As mentioned in the previous point, you want to bring up local matters and news as part of the inbound marketing campaign. When you set out your content campaign, however, try to tell a story along with it. Customers love reading about stories and anecdotes—they typically don’t like reading things that might be too technical or dry.
Make a blog post about your local business and an event that it recently participated in. You can also talk about what goes on behind the scenes of your company. It humanizes your company, making it more relatable and encourages people to support your business.
If you’re looking for sources on some excellent storytelling, look no further than your customers! If they have positive experiences with your services or experienced success through the use of your products, you might want to give them a good feature on your website or your social media platform. The power of a good review can’t be underestimated—potential customers prefer to hear from people who have experienced using a product or a service first hand before they make a purchase themselves.
Through inbound marketing, you can create a triple threat: a glowing review of your service through a customer success story, a great piece of storytelling to add great content to your site or your platforms, and you build a valuable rapport with the rest of your customer base by showing how much you appreciate them.
Keep it moving with mobile.
Lots of businesses may overlook the mobile aspects of their websites. A significant percentage of customers now browse or do their searches through their smartphones and not a computer. It’s even more critical for customers to find local results when they are on the move and actively looking for a solution near them.
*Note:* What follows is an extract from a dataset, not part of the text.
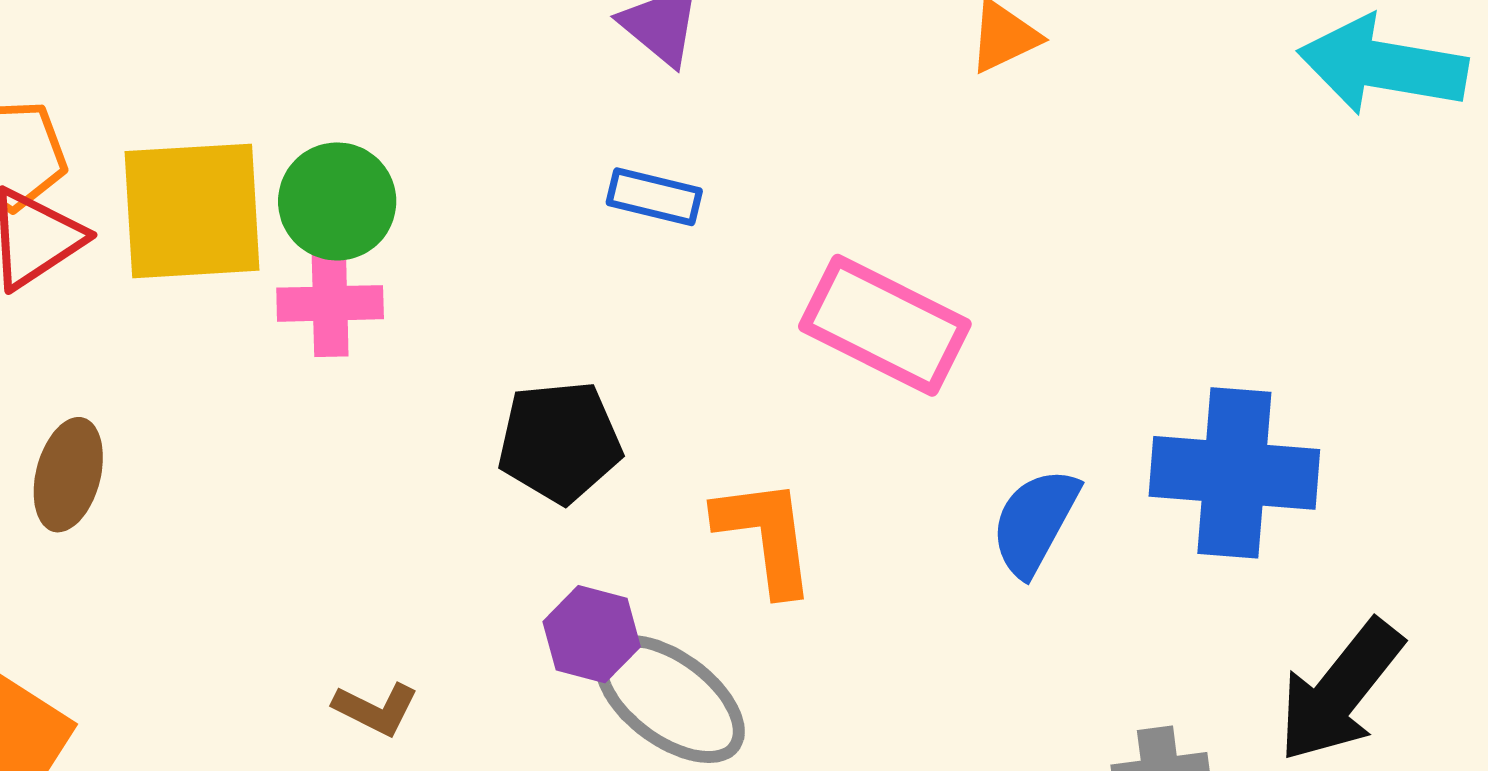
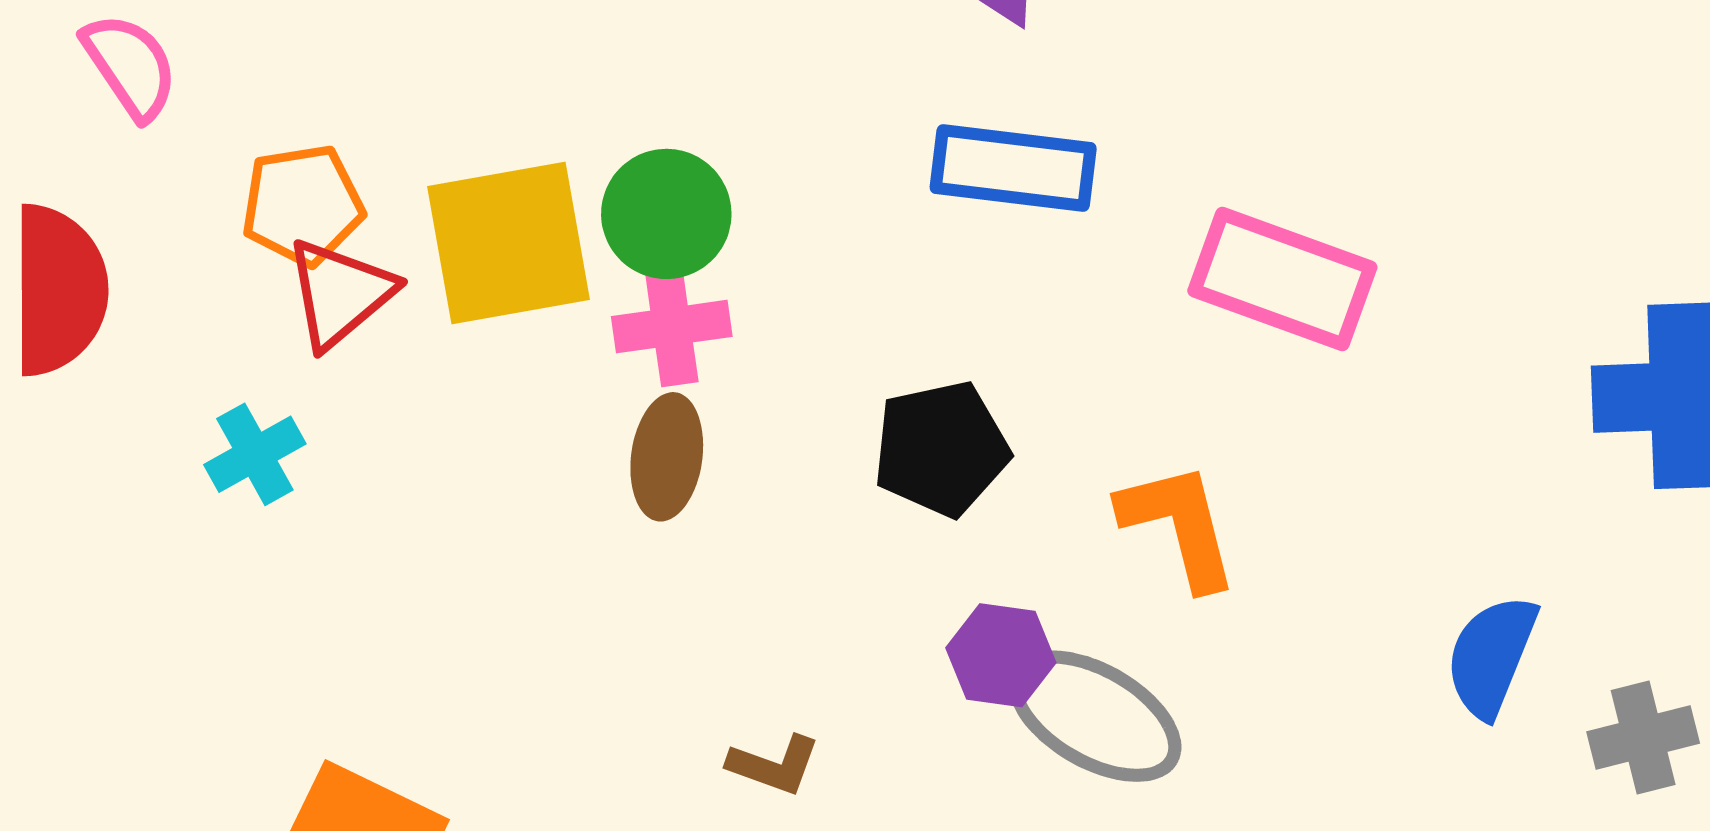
blue rectangle: (654, 197) -> (1013, 168), size x1.6
brown ellipse: (68, 475) -> (667, 457), moved
blue semicircle: (1035, 522) -> (1491, 656), moved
Businesses, therefore, need to ensure that their websites are optimized for mobile, easy to see and use for customers browsing from that platform. Ensure your listing has directions, landmarks, and marks where your local area is so mobile users can find you.
Reaping the Glories when You Dominate Local Search
By utilizing inbound marketing and SEO to strengthen your position on a local search, you also strengthen your online presence altogether. Your visibility among customers in your local area increases, and with that comes visibility in surrounding areas as well. Soon, with a presence large enough, it spills over to a more excellent online image in general.
Along with this comes better rankings in Google maps. People rely heavily on Maps to find directions, nearby resources, and solutions that they can easily reach from home. With a robust online presence, your business can shoot to the top, thanks to the many visitors heading over to check things out.
The traffic to your website is also of higher quality than before. If you find that you have significant traffic but not many conversions, it may be because customers are looking but are not interested in buying. But when you dominate local search to answer a common problem, you get more traffic from customers who are much more interested in buying from you. And it’s not just online—your physical store’s foot traffic will increase as well. Now that people know where you are and how to find you and a local business that they can easily reach, they will go straight to your store to get what they need.
This leads to overall higher conversions, better customer loyalty, and increased relevance to you and your brand.
Loco for Local Searches
Don’t underestimate what inbound marketing can do for you, especially if you use it to dominate local search. When everyone is looking for quick solutions to their problems that are more easily accessible, you want them to know that you are nearby and ready to help. It’s a win for your business and the customer and establishes a strong foundation for your brand online.